About JS closures will actually cause a memory leak (reprint)

Source: Internet
Author: User

Closures are a very powerful feature, but there are also many solutions to them. An alarmist remark is that closures can cause memory leaks.

A local variable should be dereferenced when the function exits, but if the local variable is enclosed in an environment where the closure is formed, the local variable can survive forever. In this sense, closures do make some data impossible to destroy in time. Part of the reason for using closures is that we choose to proactively hold some variables in the closures, because they may need to be used later, put them in closures, and put them in the global scope, and the memory impact is consistent, and this cannot be described as a memory leak. If we need to recycle these variables in the future, we can manually set these variables to null.

In the case of closures and memory leaks, it is easy to form circular references while using closures, which can cause memory leaks if some DOM nodes are kept in the scope chain of closures. But this is not a problem of closures in itself, nor is it a question of JavaScript. In IE, because objects in the BOM and Dom are implemented using C + + as COM objects, the garbage collection mechanism of COM objects uses a reference counting strategy. In the garbage collection mechanism based on the reference counting policy, if a circular reference is formed between two objects, neither object can be reclaimed, but the memory leaks caused by circular references are not inherently closed.
Javascript garbage collection mechanism, I now know that there are two kinds: tag, count.

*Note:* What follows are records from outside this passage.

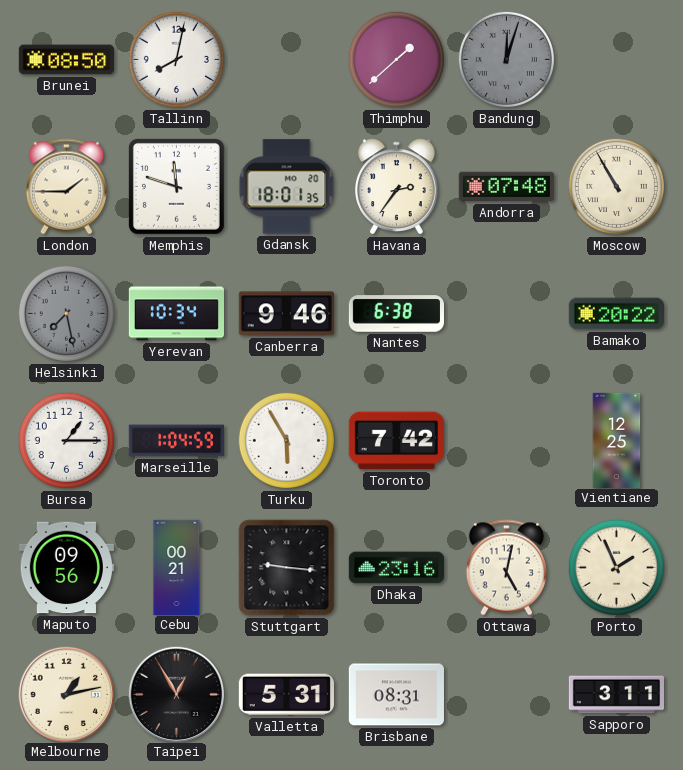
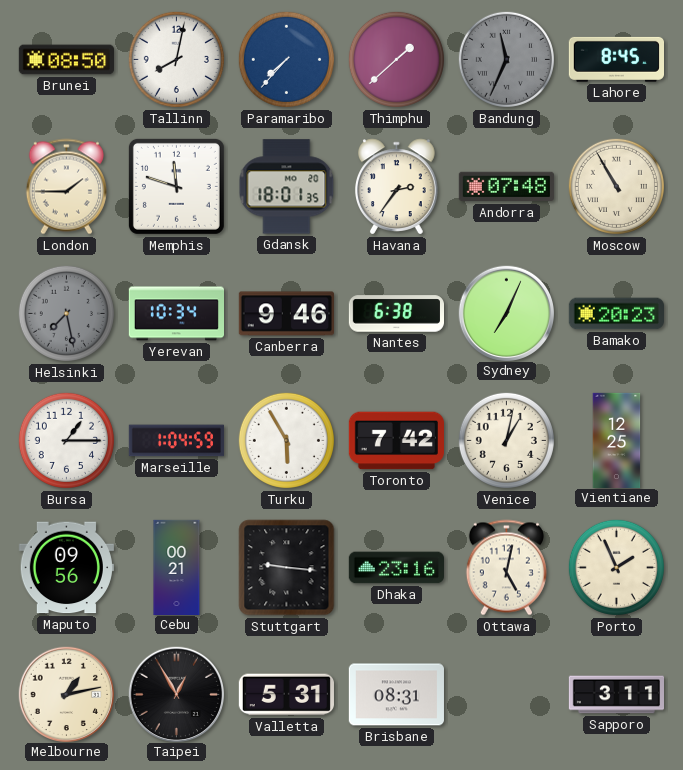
Paramaribo: none -> 7:37
Bandung: 12:03 -> 11:34
Lahore: none -> 8:45
Sydney: none -> 7:04
Bamako: 20:22 -> 20:23
Venice: none -> 1:02
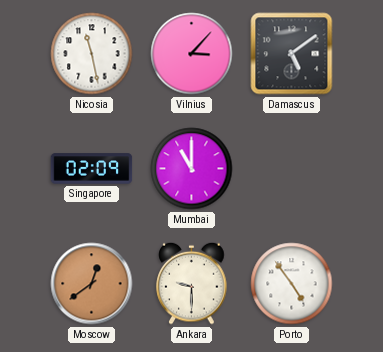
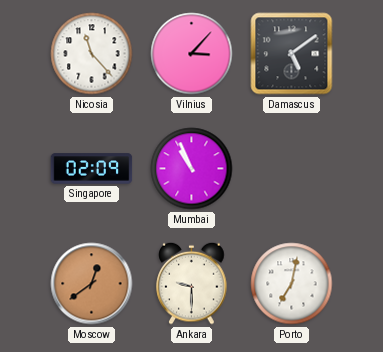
Nicosia: 11:28 -> 11:23
Mumbai: 11:00 -> 10:56
Porto: 4:54 -> 7:02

Tag cleanup: Mainstream policy and is not related to this issue.

Reference count: A policy that is prone to problems when circular references occur. Because the count records the number of times that are referenced, the count of circular references is not eliminated. Causes the memory to not be freed. IE 9-The problem is that in the environment the BOM and Dom are not native JS objects, but COM objects, and the garbage collection mechanism of COM objects is a reference counting policy. In other words, as long as there is a COM object in IE, there is a circular reference problem. Like what

var Element=document.getelementbyid ("Someelement");
var myobject=new Object ();
Myobject.element=element;
Element.someobject=myobject;

In this example, a circular reference is established between the JS object and the DOM object, and because of this circular reference, even if the COM object is removed from the page, it will never be recycled. To avoid similar problems, you should manually disconnect the JS object and the COM object when you do not use them.

Myobject.element=null;
Element.someobject=null;

IE9 's previous browsers use garbage collection mechanisms that are not used by JavaScript objects and COM objects, so closures can cause some special problems in these versions of IE
Like what

function Assignhandler () {
var Element=document.getelementbyid ("Someelement");
Element.onclick=function () {
Alert (element. ID);
}
}

The code above creates a closure that acts as an element event handler, and the closure creates a circular reference, because the anonymous function saves a reference to the active object of Assignhandler (), thus causing the reference number of element to not be reduced, so As long as the anonymous function exists, the element reference is at least 1, so the memory can not be recycled, to be changed to resolve

function Assignhandler () {
var Element=document.getelementbyid ("Someelement");
var id=element. Id;

Element.onclick=function () {
alert (ID);
};
Element=null;
}

By putting element. A copy of the ID is stored in a local variable, and the reference to change in the closure is used to eliminate the circular reference, but only this step does not eliminate the memory leak, because the closure refers to the entire active object containing the function, which contains element, even if it is not directly referenced, A reference is still held in the active object that contains the function, so it is necessary to set the element variable to null.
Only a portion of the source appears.